SEvenLLM: A benchmark to elicit, and improve cybersecurity incident analysis and response abilities in LLMs for Security Events.
Designed for analyzing cybersecurity incidents, which is comprised of two primary task categories: understanding and generation, with a further breakdown into 28 subcategories of tasks.
Overview
SEvenLLM is a benchmark to elicit, and improve cybersecurity incident analysis and response abilities in LLMs for Security Events.
Usage
Installation
There are two ways of using Inspect Evals, from pypi as a dependency of your own project and as a standalone checked out GitHub repository.

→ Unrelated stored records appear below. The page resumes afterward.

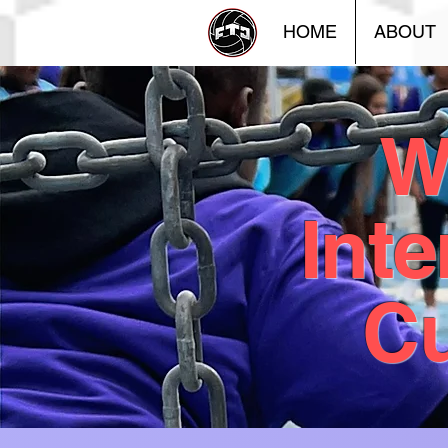
HOME
ABOUT
W
Inte
Cu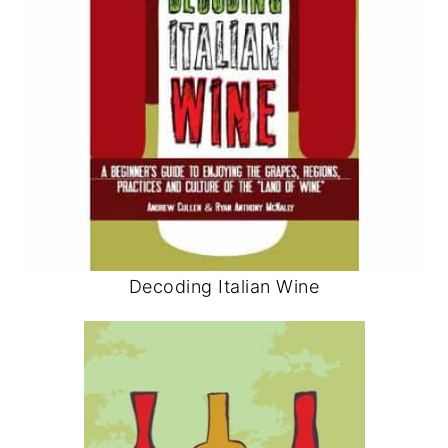
Decoding Italian Wine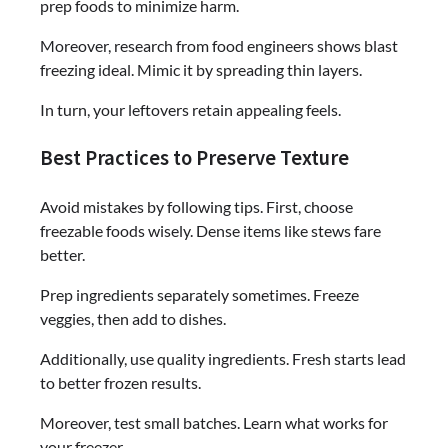
prep foods to minimize harm.
Moreover, research from food engineers shows blast
freezing ideal. Mimic it by spreading thin layers.
In turn, your leftovers retain appealing feels.
Best Practices to Preserve Texture
Avoid mistakes by following tips. First, choose
freezable foods wisely. Dense items like stews fare
better.
Prep ingredients separately sometimes. Freeze
veggies, then add to dishes.
Additionally, use quality ingredients. Fresh starts lead
to better frozen results.
Moreover, test small batches. Learn what works for
your freezer.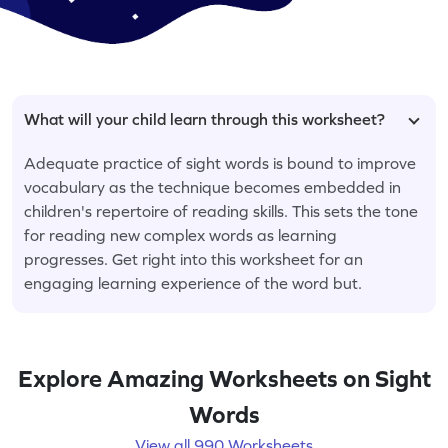
What will your child learn through this worksheet?
Adequate practice of sight words is bound to improve
vocabulary as the technique becomes embedded in
children's repertoire of reading skills. This sets the tone
for reading new complex words as learning
progresses. Get right into this worksheet for an
engaging learning experience of the word but.
Explore Amazing Worksheets on Sight
Words
View all 990 Worksheets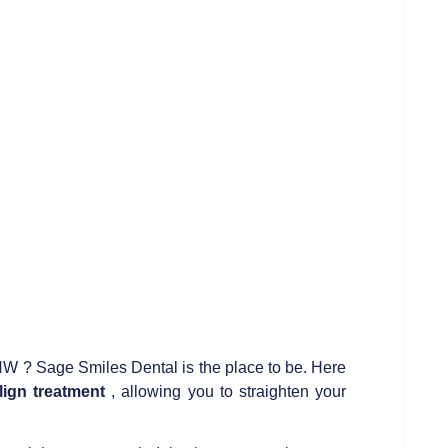
W ? Sage Smiles Dental is the place to be. Here
lign treatment
, allowing you to straighten your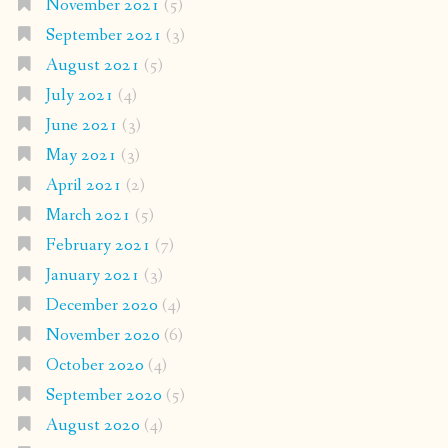
November 2021
(5)
September 2021
(3)
August 2021
(5)
July 2021
(4)
June 2021
(3)
May 2021
(3)
April 2021
(2)
March 2021
(5)
February 2021
(7)
January 2021
(3)
December 2020
(4)
November 2020
(6)
October 2020
(4)
September 2020
(5)
August 2020
(4)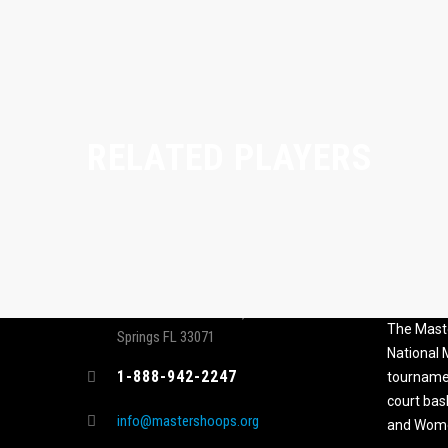
RELATED PLAYERS
CONTACT
MASTER
ASSOCI
696 NW 109th Terrace, Coral
The Maste
Springs FL 33071
National
1-888-942-2247
tournamen
court bas
info@mastershoops.org
and Wome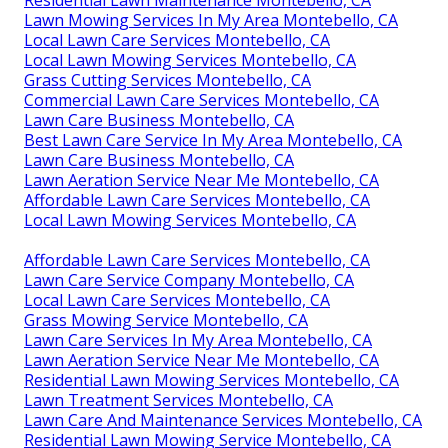
Residential Lawn Maintenance Montebello, CA
Lawn Mowing Services In My Area Montebello, CA
Local Lawn Care Services Montebello, CA
Local Lawn Mowing Services Montebello, CA
Grass Cutting Services Montebello, CA
Commercial Lawn Care Services Montebello, CA
Lawn Care Business Montebello, CA
Best Lawn Care Service In My Area Montebello, CA
Lawn Care Business Montebello, CA
Lawn Aeration Service Near Me Montebello, CA
Affordable Lawn Care Services Montebello, CA
Local Lawn Mowing Services Montebello, CA
Affordable Lawn Care Services Montebello, CA
Lawn Care Service Company Montebello, CA
Local Lawn Care Services Montebello, CA
Grass Mowing Service Montebello, CA
Lawn Care Services In My Area Montebello, CA
Lawn Aeration Service Near Me Montebello, CA
Residential Lawn Mowing Services Montebello, CA
Lawn Treatment Services Montebello, CA
Lawn Care And Maintenance Services Montebello, CA
Residential Lawn Mowing Service Montebello, CA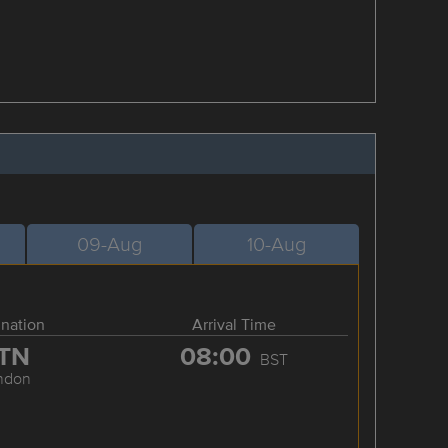
09-Aug
10-Aug
ination
Arrival Time
TN
08:00
BST
ndon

If you are using it from pypi, install the package and its dependencies via:
pip install inspect-evals[sevenllm]If you are using Inspect Evals in its repository, start by installing the necessary dependencies with:
uv sync --extra sevenllmRunning evaluations
Now you can start evaluating models. For simplicity’s sake, this section assumes you are using Inspect Evals from the standalone repo. If that’s not the case and you are not using uv to manage dependencies in your own project, you can use the same commands with uv run dropped.
uv run inspect eval inspect_evals/sevenllm_mcq_zh --model openai/gpt-5-nano
uv run inspect eval inspect_evals/sevenllm_mcq_en --model openai/gpt-5-nano
uv run inspect eval inspect_evals/sevenllm_qa_zh --model openai/gpt-5-nano
uv run inspect eval inspect_evals/sevenllm_qa_en --model openai/gpt-5-nanoTo run multiple tasks simulteneously use inspect eval-set:
uv run inspect eval-set inspect_evals/sevenllm_mcq_zh inspect_evals/sevenllm_mcq_en inspect_evals/sevenllm_qa_zh inspect_evals/sevenllm_qa_enYou can also import tasks as normal Python objects and run them from python:
from inspect_ai import eval, eval_set
from inspect_evals.sevenllm import sevenllm_mcq_zh, sevenllm_mcq_en, sevenllm_qa_zh, sevenllm_qa_en
eval(sevenllm_mcq_zh)
eval_set([sevenllm_mcq_zh, sevenllm_mcq_en, sevenllm_qa_zh, sevenllm_qa_en], log_dir='logs-run-42')After running evaluations, you can view their logs using the inspect view command:
uv run inspect viewFor VS Code, you can also download Inspect AI extension for viewing logs.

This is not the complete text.